→ YOUR ASSIGNMENT:
All of the listing is to be written out word for word, with the pictures left out.

→ DATA BELOW:
***

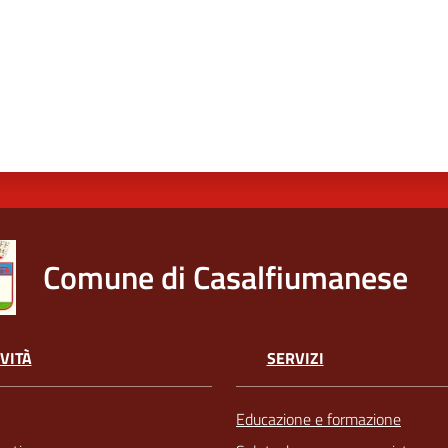
Comune di Casalfiumanese
VITÀ
SERVIZI
Educazione e formazione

***

→ EXERCISE RESULT:
Comune di Casalfiumanese
VITÀ
SERVIZI
Educazione e formazione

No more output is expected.